Friday, February 8, 2008 , Posted by ashwin at 12:52 PM

Faced with shortcomings in the existing biometric systems in identifying criminals, researchers at IIT-Kanpur have developed a new system which can record multiple traits of people, giving an almost 100 pc matching score.

Experts claim that this system will help the sleuths nab criminals with accuracy and speed and is likely to overcome the flaws of the current biometric system being used by intelligence and security agencies in the country.

The new system can simultaneously integrate five traits -- face, fingerprint, iris (eye), ear and signature -- and the IIT-K has already tested the system on a sample of 1831 individuals.

The results have shown a success rate of 99.24 percent, an expert at the IIT-K's Computer Science and Engineering Department said.

"The multi-modal biometric system uses multiple traits to capture different types of biometrics and fuses them in order to meet stringent performance requirements," he said.

The project sponsored by the Union Ministry of Communication and Information Technology is tipped to be used soon by the Centre for creating a database of criminals, the official said.

"A group of 20 officials from police, CBI, Forensic department and National Crime Records Bureau are undergoing training for operating the system," he said.

The system is likely to reduce the time for matching criminal records manifold as it uses various traits for identity verification.

"Uni-modal biometrics system suffers from an overhead of large number of comparisons with other existing records in the database. As database size increases, the data retrieval and search time increases," the official said.

The multi-modal system is able to meet strict performance requirements imposed by high security applications such as accessing a nuclear facility, he said.

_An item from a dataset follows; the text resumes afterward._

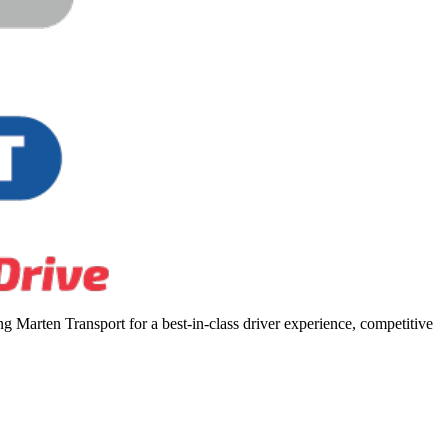
 Marten Transport for a best-in-class driver experience, competitive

A Multi-modal biometric verification system can be considered as a classical information source that combines evidence provided by different biometrics to improve the overall decision-accuracy.

In Fusion at Matching Score Level, feature images are created independently for each sensor and are then compared to the enrollment templates which are stored for each biometric trait.

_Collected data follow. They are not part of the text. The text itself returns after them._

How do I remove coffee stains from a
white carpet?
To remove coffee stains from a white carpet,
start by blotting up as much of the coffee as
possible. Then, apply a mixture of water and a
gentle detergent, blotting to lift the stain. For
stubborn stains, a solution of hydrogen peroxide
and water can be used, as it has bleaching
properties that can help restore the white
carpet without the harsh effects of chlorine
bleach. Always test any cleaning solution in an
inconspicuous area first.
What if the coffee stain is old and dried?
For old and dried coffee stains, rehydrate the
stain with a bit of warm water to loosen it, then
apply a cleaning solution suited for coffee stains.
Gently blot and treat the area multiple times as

Based on the proximity of feature image, each sub-system computes its own matching score.

These individual scores are finally combined into a total score, which is passed to the decision module.

"The system is a coupled architecture where each sub-system performs like a single biometric system," he said.

The system takes advantage of the proficiency of each individual biometric and deters spoofing since it would be difficult for an impostor to spoof multiple biometric traits.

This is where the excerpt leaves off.